The United Arab Emirates has joined the roll-call of countries looking to go to the moon, with a lunar rover named Rashid scheduled to launch in 2024.
The announcement comes while the nation's first mission beyond Earth orbit, a Mars spacecraft called Hope, remains trekking bent the Mars . That mission may be a science-minded endeavor meant to review how Mars' climate and atmosphere work from orbit. The new lunar mission is of a special flavor, focused more on developing technologies and evaluating concerns before crewed and longer-duration exploration missions leave Earth and land on other worlds.
"There are many scientific objectives behind this mission that will help us to better understand the moon," Adnan AlRais of the UAE's Mohammed Bin Rashid Space Centre (MBRSC) told Space.com, "but also in the long run to support our ultimate goal, sending humans to Mars and building settlements on Mars."
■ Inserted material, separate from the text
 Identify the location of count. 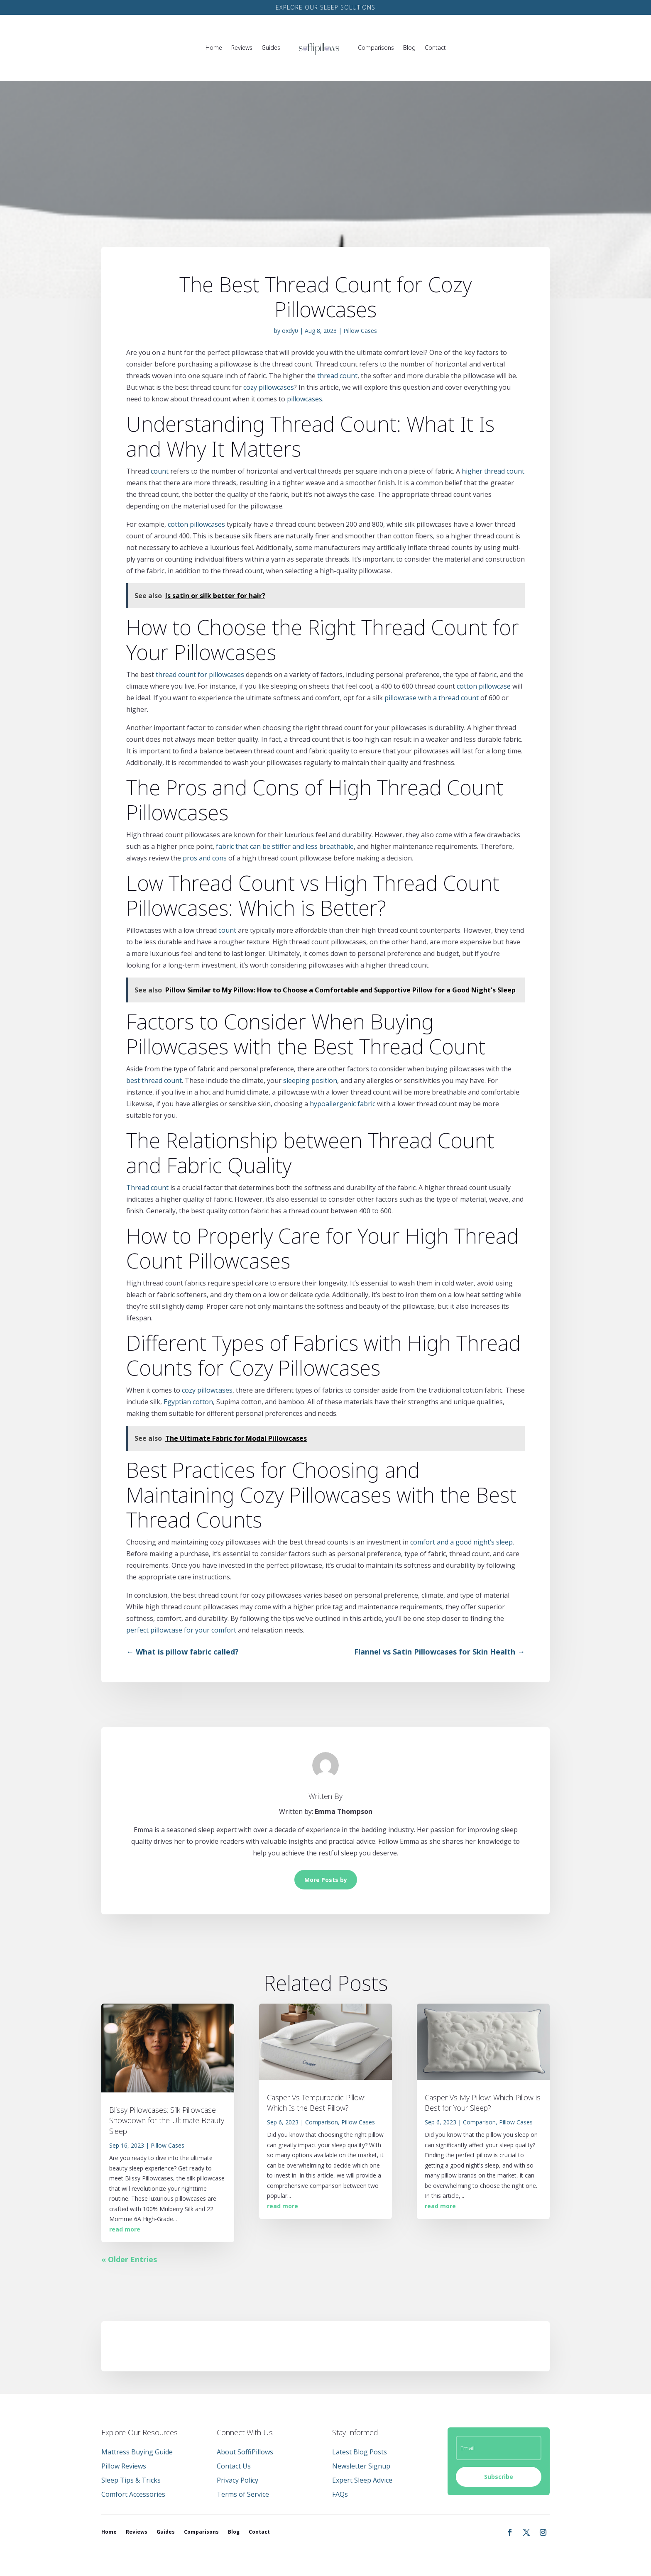
(160, 471).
AlRais heads up the agency's Mars 2117 program, which was established in 2017 to focus on landing humans on Mars within a century. As a part of the program, the UAE is developing a "Mars Science City" within the desert and participating in practice Mars missions at analog facilities, among other activities.
Meanwhile, the nation's astronaut program is selecting two new spaceflyers to double its ranks. The UAE currently has two astronauts, one among whom spent every week on the International space platform in 2019, and recently sent them to NASA's Johnson Space Center for extra training.
And that's all happening while the UAE prepares for the Hope spacecraft's orbital arrival at Mars in February.
For an area program but 20 years old, the newly announced lunar mission marks a foray beyond the prevailing focus areas of Earth-observation satellites, human spaceflight and Mars exploration.
Why go to the moon?
The decision to focus on a lunar rover stems from the international recognition of the moon as a stepping stone to Mars, a close-by world to check technologies before committing to the monthslong voyage to the Mars .
"It makes sense to go to the moon," Hamad Al Marzooqi, project manager for the new lunar mission, told Space.com. "The moon is nearer to Earth than Mars and it will allow us to do high-frequency missions," although he declined to elaborate on what kind of future missions the agency is considering.
The team's current focus, he said, is on this first lunar rover, dubbed Rashid after the late Sheik Rashid bin Saeed Al Maktoum, the present sheik's father and one among the founders of the UAE, consistent with the Associated Press. The UAE has not yet selected the rocket which will launch the rover in 2024.
The team also still must select a landing site from among five finalists, Al Marzooqi said. Those candidate sites, all located within the equatorial region of the near side of the moon, are locations that haven't been visited by landed spacecraft, he added.
"We plan to go and explore new areas that have not been explored during previous missions and that will allow us to do interesting science," Al Marzooqi said.
The four-wheeled rover's task list may be a little bit of a smorgasbord, determined more by the landing site and therefore the instruments the team believes it can manage than by an overarching scientific narrative. Rashid will carry a high-resolution camera, a thermal imager and a microscopic imager to inform scientists about the dusty lunar regolith (moon dirt) and therefore the probe's surroundings.
It will also carry a Langmuir probe, an instrument which will study a very strange phenomenon on the moon. The solar radiation , a continuing stream of charged particles flowing off the sun, continually bombards the dayside lunar surface, since the moon has no atmosphere to prevent these particles. The result's a small charge to the dayside surface — and successively , a charged photoelectron sheath about 3 feet (1 meter) tall above it.
The phenomenon may contribute to the stickiness of lunar dust that so frustrated Apollo-era exploration, a possible concern already on the minds of these looking to return to the moon. Al Marzooqi said no Langmuir probe has ever reached the lunar surface and he hopes Rashid's will address this ongoing mystery.
The rover also will test experimental spacesuit materials to guage how they withstand the tough lunar environment. And although Rashid's primary mission will last only one day (about 14 Earth days), the rover will carry experimental software which will monitor instruments' temperatures and regulate their power, with the goal of waking them up again once the frigid lunar night ends, Al Marzooqi said.
To date, three nations have successfully soft-landed on the moon: the then-Soviet Union, the U.S. and China. Two countries attempted to hitch that list last year but failed: Both Israel's Beresheet lander and therefore the Vikram lander of India's Chandrayaan-2 mission experienced glitches during the landing process and didn't hamper enough to survive the impact.
Al Marzooqi said those missions were on the Rashid team's mind looking ahead to a 2024 landing attempt.
"I was disappointed to see those failed missions," he said. "When you see failed missions before your mission, you need to understand the risk better in order to make sure that we don't follow the same path."
But that risk is additionally the worth of admission, the UAE knows.
"There is no space mission with 100% success rate," Al Marzooqi said.